··· INPUT DATA
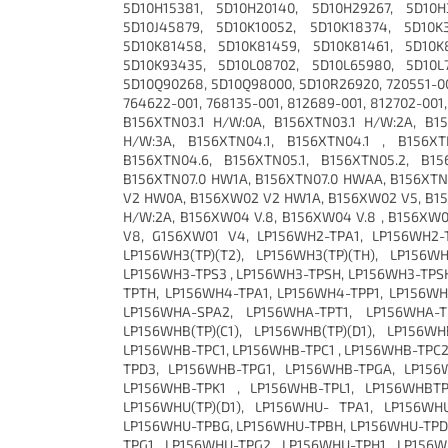
5D10H15381, 5D10H20140, 5D10H29267, 5D10H
5D10J45879, 5D10K10052, 5D10K18374, 5D10K
5D10K81458, 5D10K81459, 5D10K81461, 5D10K
5D10K93435, 5D10L08702, 5D10L65980, 5D10L
5D10Q90268, 5D10Q98000, 5D10R26920, 720551-001
764622-001, 768135-001, 812689-001, 812702-001
B156XTN03.1 H/W:0A, B156XTN03.1 H/W:2A, B1
H/W:3A, B156XTN04.1, B156XTN04.1 , B156XT
B156XTN04.6, B156XTN05.1, B156XTN05.2, B15
B156XTN07.0 HW1A, B156XTN07.0 HWAA, B156XTN0
V2 HW0A, B156XW02 V2 HW1A, B156XW02 V5, B156
H/W:2A, B156XW04 V.8, B156XW04 V.8 , B156XW
V8, G156XW01 V4, LP156WH2-TPA1, LP156WH2-TP
LP156WH3(TP)(T2), LP156WH3(TP)(TH), LP156W
LP156WH3-TPS3 , LP156WH3-TPSH, LP156WH3-TPSH
TPTH, LP156WH4-TPA1, LP156WH4-TPP1, LP156WH4
LP156WHA-SPA2, LP156WHA-TPT1, LP156WHA-TP
LP156WHB(TP)(C1), LP156WHB(TP)(D1), LP156W
LP156WHB-TPC1, LP156WHB-TPC1 , LP156WHB-TPC2
TPD3, LP156WHB-TPG1, LP156WHB-TPGA, LP156
LP156WHB-TPK1 , LP156WHB-TPL1, LP156WHBTPD
LP156WHU(TP)(D1), LP156WHU- TPA1, LP156WH
LP156WHU-TPBG, LP156WHU-TPBH, LP156WHU-TPD1
TPG1, LP156WHU-TPG2, LP156WHU-TPH1, LP156W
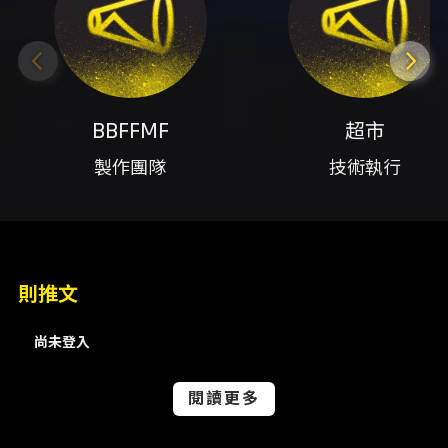
節目介紹 菜冠電視台為喜劇表演節目，由菜冠雙
頭（成員：菜頭、冠冠）與暴羅等藝人同台演
出。演出分為兩場、內容風格不同： - 下午場
「死亡默契遊戲」：四位搞笑藝人在昏暗聚光燈
下進行以默契崩壞為核心的即興互動與情境遊
戲，帶有實驗性與肢體/語言笑點。演出內含即興
BBFFMF
超市
成分，氣氛緊張、荒誕，有懲罰式設定噱頭。 -
製作團隊
技術執行
晚上場「喝酒閒聊之夜」：菜冠與暴羅的深夜放
鬆閒聊現場，包含酒杯、聊天與即興互動，氛圍
較為鬆散且具酒精相關內容。 場次與時間 -
2026-07-19 下午場 15:00（14:30 開放驗票入
場） - 2026-07-19 晚間場 20:00（19:30 開放
驗票入場） 場地與座位 地點：Comedy Plus 卡
則推文
米地＋，地址：台北市中山區復興北路480號。
票券對號入座，購票請依欲入座之桌次購買票
尚未登入
種。活動當日請依票券上的桌次入座，同一桌內
為自由入座。桌次說明包含多種桌型（圓桌、方
桌）與不同人數配額（例：一般圓桌每桌5人、部
閱讀更多
分桌次為4人或3人、方桌6人等），購票頁面會
有詳細桌次資訊。 票價與購票 票價：新台幣800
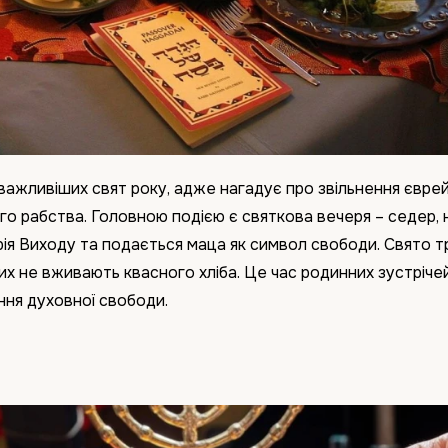
важливіших свят року, адже нагадує про звільнення євре
го рабства. Головною подією є святкова вечеря – седер, н
рія Виходу та подається маца як символ свободи. Свято т
ких не вживають квасного хліба. Це час родинних зустрічей
ння духовної свободи.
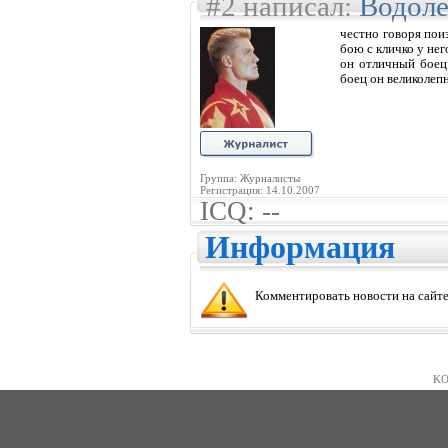
#2 написал:
Водол
честно говоря пои
бою с кличко у нег
он отличный боец.
боец он великолеп
Группа: Журналисты
Регистрация: 14.10.2007
ICQ: --
Информация
Комментировать новости на сайте
KO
······
[EXERCISE OBJECTIVE] Quote the lines above exactly, starting with the one that has "B156XTN04.6, B156XTN05.1, B156XTN05.2, B15" and ending with the one that has "рія Виходу та"; drop the pictures and include nothing else.

[EXERCISE OUTPUT]
B156XTN04.6, B156XTN05.1, B156XTN05.2, B15
B156XTN07.0 HW1A, B156XTN07.0 HWAA, B156XTN0
V2 HW0A, B156XW02 V2 HW1A, B156XW02 V5, B156
H/W:2A, B156XW04 V.8, B156XW04 V.8 , B156XW
V8, G156XW01 V4, LP156WH2-TPA1, LP156WH2-TP
LP156WH3(TP)(T2), LP156WH3(TP)(TH), LP156W
LP156WH3-TPS3 , LP156WH3-TPSH, LP156WH3-TPSH
TPTH, LP156WH4-TPA1, LP156WH4-TPP1, LP156WH4
LP156WHA-SPA2, LP156WHA-TPT1, LP156WHA-TP
LP156WHB(TP)(C1), LP156WHB(TP)(D1), LP156W
LP156WHB-TPC1, LP156WHB-TPC1 , LP156WHB-TPC2
TPD3, LP156WHB-TPG1, LP156WHB-TPGA, LP156
LP156WHB-TPK1 , LP156WHB-TPL1, LP156WHBTPD
LP156WHU(TP)(D1), LP156WHU- TPA1, LP156WH
LP156WHU-TPBG, LP156WHU-TPBH, LP156WHU-TPD1
TPG1, LP156WHU-TPG2, LP156WHU-TPH1, LP156W
節目介紹 菜冠電視台為喜劇表演節目，由菜冠雙
頭（成員：菜頭、冠冠）與暴羅等藝人同台演
出。演出分為兩場、內容風格不同： - 下午場
「死亡默契遊戲」：四位搞笑藝人在昏暗聚光燈
下進行以默契崩壞為核心的即興互動與情境遊
戲，帶有實驗性與肢體/語言笑點。演出內含即興
BBFFMF
超市
成分，氣氛緊張、荒誕，有懲罰式設定噱頭。 -
製作團隊
技術執行
晚上場「喝酒閒聊之夜」：菜冠與暴羅的深夜放
鬆閒聊現場，包含酒杯、聊天與即興互動，氛圍
較為鬆散且具酒精相關內容。 場次與時間 -
2026-07-19 下午場 15:00（14:30 開放驗票入
場） - 2026-07-19 晚間場 20:00（19:30 開放
驗票入場） 場地與座位 地點：Comedy Plus 卡
則推文
米地＋，地址：台北市中山區復興北路480號。
票券對號入座，購票請依欲入座之桌次購買票
尚未登入
種。活動當日請依票券上的桌次入座，同一桌內
為自由入座。桌次說明包含多種桌型（圓桌、方
桌）與不同人數配額（例：一般圓桌每桌5人、部
閱讀更多
分桌次為4人或3人、方桌6人等），購票頁面會
有詳細桌次資訊。 票價與購票 票價：新台幣800
важливіших свят року, адже нагадує про звільнення євре
го рабства. Головною подією є святкова вечеря – седер, н
рія Виходу та подається маца як символ свободи. Свято т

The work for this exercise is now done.